## Exercise brief
Find every line below with the word "Support" in it, and copy each one.

## Collected data
++++++
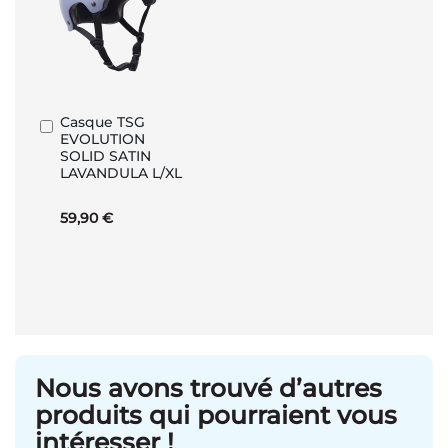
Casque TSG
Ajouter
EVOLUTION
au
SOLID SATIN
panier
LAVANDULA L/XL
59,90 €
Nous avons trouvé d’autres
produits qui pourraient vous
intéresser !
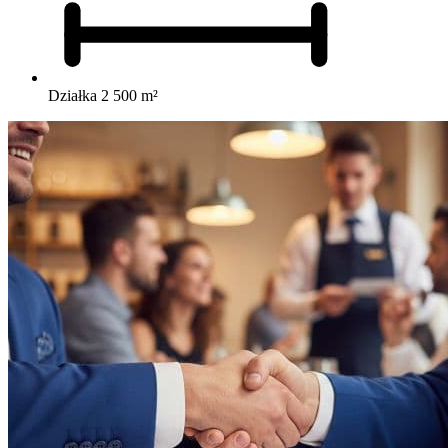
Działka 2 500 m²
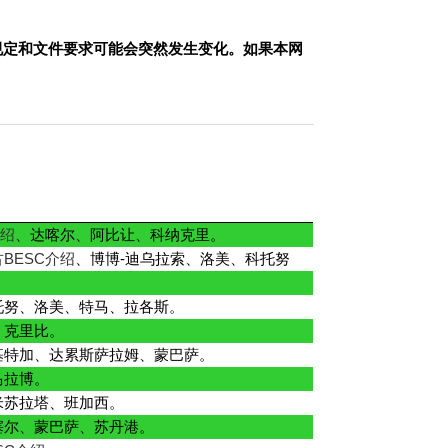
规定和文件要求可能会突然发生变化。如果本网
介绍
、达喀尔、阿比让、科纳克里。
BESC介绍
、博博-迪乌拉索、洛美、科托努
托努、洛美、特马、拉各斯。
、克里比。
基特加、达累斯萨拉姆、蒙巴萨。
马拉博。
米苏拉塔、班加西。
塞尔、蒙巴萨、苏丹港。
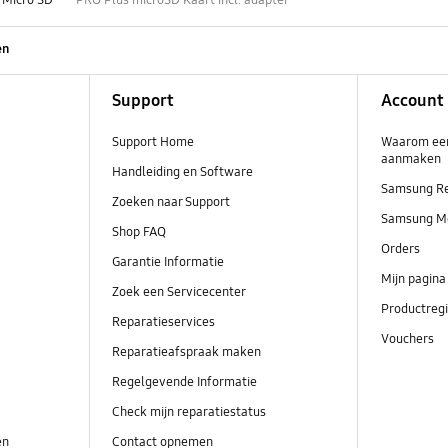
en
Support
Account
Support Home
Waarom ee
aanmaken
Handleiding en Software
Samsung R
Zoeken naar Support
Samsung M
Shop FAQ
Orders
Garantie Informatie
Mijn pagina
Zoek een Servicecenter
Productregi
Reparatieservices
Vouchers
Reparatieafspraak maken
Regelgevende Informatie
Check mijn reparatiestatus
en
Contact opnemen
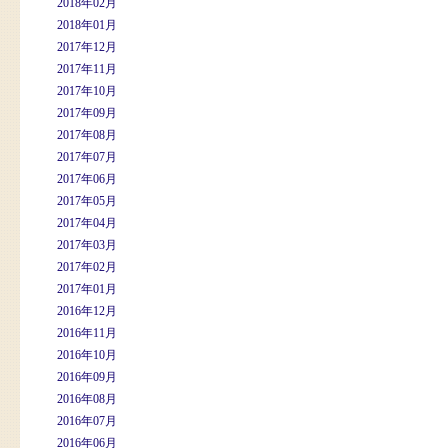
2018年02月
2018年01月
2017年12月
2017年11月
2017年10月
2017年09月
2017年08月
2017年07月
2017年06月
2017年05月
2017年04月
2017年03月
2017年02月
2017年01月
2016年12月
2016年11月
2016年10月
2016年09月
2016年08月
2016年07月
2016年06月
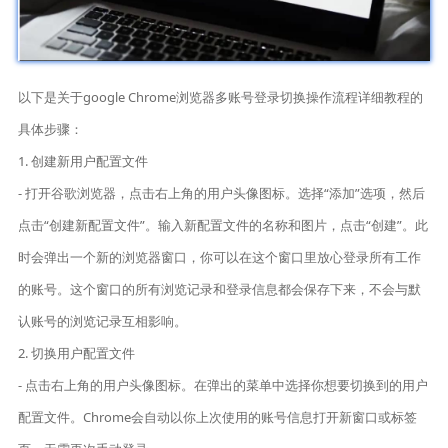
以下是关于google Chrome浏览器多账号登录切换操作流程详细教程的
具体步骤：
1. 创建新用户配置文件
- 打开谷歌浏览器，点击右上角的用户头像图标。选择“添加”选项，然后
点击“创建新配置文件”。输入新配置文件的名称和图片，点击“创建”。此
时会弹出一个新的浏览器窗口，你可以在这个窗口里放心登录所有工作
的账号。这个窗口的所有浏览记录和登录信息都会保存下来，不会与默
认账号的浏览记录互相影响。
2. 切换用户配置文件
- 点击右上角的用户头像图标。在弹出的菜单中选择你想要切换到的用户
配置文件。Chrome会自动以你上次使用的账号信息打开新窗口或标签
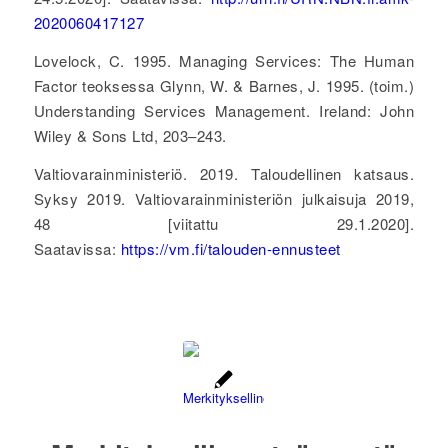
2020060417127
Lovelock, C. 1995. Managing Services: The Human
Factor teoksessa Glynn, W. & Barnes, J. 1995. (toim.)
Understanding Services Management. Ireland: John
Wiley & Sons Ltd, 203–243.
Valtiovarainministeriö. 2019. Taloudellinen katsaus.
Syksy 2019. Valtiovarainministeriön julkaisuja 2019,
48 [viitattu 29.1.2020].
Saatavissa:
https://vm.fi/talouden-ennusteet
++++++
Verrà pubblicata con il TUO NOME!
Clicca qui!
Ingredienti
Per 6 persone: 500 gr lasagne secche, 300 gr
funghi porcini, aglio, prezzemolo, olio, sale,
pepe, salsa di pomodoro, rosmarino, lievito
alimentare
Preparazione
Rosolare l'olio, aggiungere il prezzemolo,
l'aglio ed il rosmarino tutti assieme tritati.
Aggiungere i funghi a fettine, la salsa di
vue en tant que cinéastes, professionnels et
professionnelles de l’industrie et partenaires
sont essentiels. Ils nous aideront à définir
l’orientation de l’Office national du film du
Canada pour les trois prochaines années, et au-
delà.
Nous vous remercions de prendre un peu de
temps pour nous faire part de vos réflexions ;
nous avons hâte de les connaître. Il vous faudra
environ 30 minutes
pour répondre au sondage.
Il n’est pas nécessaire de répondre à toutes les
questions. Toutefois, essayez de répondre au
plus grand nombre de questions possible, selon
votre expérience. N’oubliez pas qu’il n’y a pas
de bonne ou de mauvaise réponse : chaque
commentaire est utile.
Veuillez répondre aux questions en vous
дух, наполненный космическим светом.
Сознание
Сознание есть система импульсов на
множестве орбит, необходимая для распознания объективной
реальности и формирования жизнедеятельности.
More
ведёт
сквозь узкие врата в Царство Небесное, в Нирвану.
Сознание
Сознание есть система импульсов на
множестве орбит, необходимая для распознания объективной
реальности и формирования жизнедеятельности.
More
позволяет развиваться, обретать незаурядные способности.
++++++
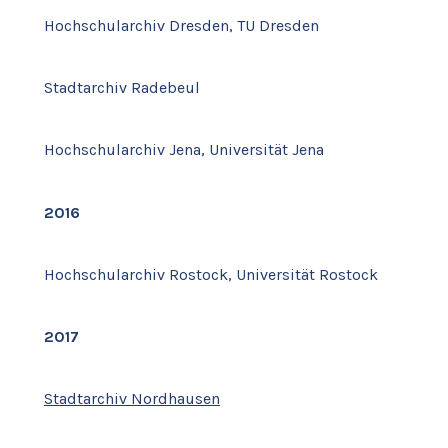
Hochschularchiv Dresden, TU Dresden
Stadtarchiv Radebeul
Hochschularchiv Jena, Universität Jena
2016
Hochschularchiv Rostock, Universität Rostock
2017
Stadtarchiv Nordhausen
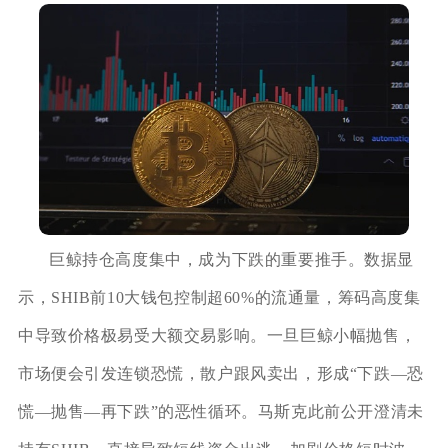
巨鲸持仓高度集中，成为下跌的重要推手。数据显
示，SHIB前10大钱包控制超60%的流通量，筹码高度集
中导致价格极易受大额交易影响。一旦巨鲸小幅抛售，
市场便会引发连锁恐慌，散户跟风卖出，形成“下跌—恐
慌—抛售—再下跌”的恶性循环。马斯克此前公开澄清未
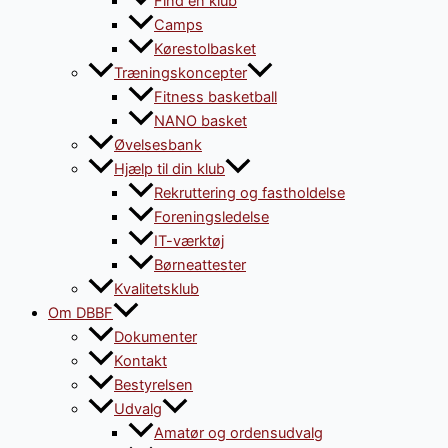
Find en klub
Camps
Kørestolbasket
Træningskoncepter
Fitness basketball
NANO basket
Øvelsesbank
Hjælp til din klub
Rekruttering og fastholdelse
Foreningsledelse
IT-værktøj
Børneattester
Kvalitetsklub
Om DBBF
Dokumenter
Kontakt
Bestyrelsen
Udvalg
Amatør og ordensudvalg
++++++
## Output of the task
Support
Support Home
Zoeken naar Support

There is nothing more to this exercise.